Dementsprechend ist die Stadt eifrig dabei, Pläne zu schmieden für die Zeit nach dem Abriss der Anlage, auf der »Nizza Transfer« stattfand. Immerhin steht im Sommer 2006 die Fußballweltmeisterschaft an und in unmittelbarer Nähe soll ein Bahnhof für die bei Touristen beliebte nostalgische Dampfeisenbahn gebaut werden. Das Angebot von Florian Waldvogel, nachträglich eine Baugenehmigung zu beschaffen und somit ein Weiterbestehen von »Nizza Transfer« zu sichern, wurde ausgeschlagen. »Die Stadt stellte Auflagen, die nicht erfüllbar waren«, sagt Waldvogel.

Auf Nachfrage der Jungle World führte das Grünflächenamt der Stadt u.a. das »ästhetische Erscheinungsbild« an. Außerdem liege das Gelände so nahe am Main, dass der Fußweg entlang des Flusses mit seinen 1,80 Metern Breite »ein Nadelöhr für die Spaziergänger« darstelle.

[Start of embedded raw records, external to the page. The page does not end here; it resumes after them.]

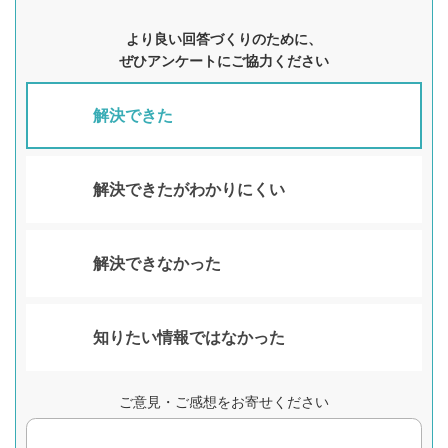
より良い回答づくりのために、
ぜひアンケートにご協力ください
解決できた
解決できたがわかりにくい
解決できなかった
知りたい情報ではなかった
ご意見・ご感想をお寄せください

Diskussionen über das ästhetische Erscheinungsbild der Stadt sind in Frankfurt mit Vorsicht zu genießen. Denn hier wird manchmal mit großer Ernsthaftigkeit über Dinge debattiert, die in anderen Städten mit einem müden Lächeln quittiert würden. So nahm etwa die Oberbürgermeisterin Petra Roth (CDU) im Sommer 2003 Anstoß an den »dunklen, hässlichen, unterschiedlich farbigen Sonnenschirmen« der Straßencafés sowie an wackeligen Bierbänken. Im Sommer 2004 bot sich im Zentrum der Stadt ein anderes Bild: weiße Sonnenschirme und stabiles Mobiliar. »Formen der Aneignung, der Destruktion, der Parodie und der Verfremdung von Architektur«, wie sie Waldvogel im Streetskaten sieht, scheinen also mehr als angebracht.

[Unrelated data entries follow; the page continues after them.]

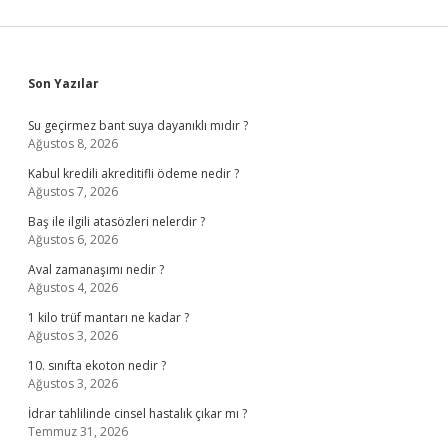
Sidebar
Son Yazılar
Su geçirmez bant suya dayanıklı mıdır ?
Ağustos 8, 2026
Kabul kredili akreditifli ödeme nedir ?
Ağustos 7, 2026
Baş ile ilgili atasözleri nelerdir ?
Ağustos 6, 2026
Aval zamanaşımı nedir ?
Ağustos 4, 2026
1 kilo trüf mantarı ne kadar ?
Ağustos 3, 2026
10. sınıfta ekoton nedir ?
Ağustos 3, 2026
İdrar tahlilinde cinsel hastalık çıkar mı ?
Temmuz 31, 2026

Die meisten Skater, die an der Abschlussveranstaltung der Reihe »Urbanität und Revolte« am 2. Oktober teilnahmen, waren von den dort gezeigten Videos wüster Straßenschlachten zwar sichtlich beeindruckt. Trotzdem konnte der größte Teil von ihnen nicht viel damit anfangen, als ein paar Jugendliche vorschlugen, sich einfach zu weigern, das Gelände zu verlassen. Es kam keine Wut darüber auf, dass man in Frankfurt in der Innenstadt mit dem Skateboard kaum mehr etwas anfangen kann, weil nach und nach alle öffentlichen Plätze umgebaut werden. Entweder werden grobe Pflastersteine und Metallschienen verlegt, so dass keine Skater-Tricks mehr möglich sind, oder es patrouillieren private Sicherheitsdienste.

Es hätte sich also gelohnt, um das Gelände am Main zu kämpfen. Denn einen Ort, an dem Skateboardfahren, kulturelle Projekte und Jugendszene so viel Platz haben, wird es in Frankfurt, vor allem in der Innenstadt, in absehbarer Zeit nicht noch einmal geben. Der Aktivist der Innenstadtgruppe Frankfurt/Offenbach bedauert, dass in das Projekt keine bestehenden politischen Gruppen, zum Beispiel diejenigen, die einmal im Jahr die Nachttanzdemo organisieren, einbezogen wurden. Auch die Innenstadtgruppe selbst thematisiert seit einigen Jahren die Umstrukturierung der Stadt und versucht mit Aktionen, Veranstaltungen und der Zwischennutzung von Räumen zu intervenieren. »Mit dem Ende des Projekts wurde leider kein unmittelbarer Konflikt mit der Stadt eingegangen«, sagt er. Sowohl die VeranstalterInnen von »Nizza Transfer« als auch politische Gruppen sollten das in der nächsten Zeit »als vertane Chance diskutieren«.

Dennoch bleibt die Frage, ob die Widerständigkeit des Skateboardfahrens nicht reine Theorie bleibt. Zwar stimmt es, dass Skateboard fahren etwas Rebellisches oder Destruktives haben kann, aber eben nur kann – ganz nach dem Motto Florian Waldvogels: »Wenn du Bock hast, kannst du überall was besetzen.«

Doch die meisten Skater gaben sich damit zufrieden, dass ihnen ein Gelände am Stadtrand in Aussicht gestellt wurde. Von dem Projekt wird ihnen wahrscheinlich nur in Erinnerung bleiben, dass es mal einen Sommer lang einen großartigen Spot in Frankfurt gab, auf dem man auch Profis fahren sehen konnte.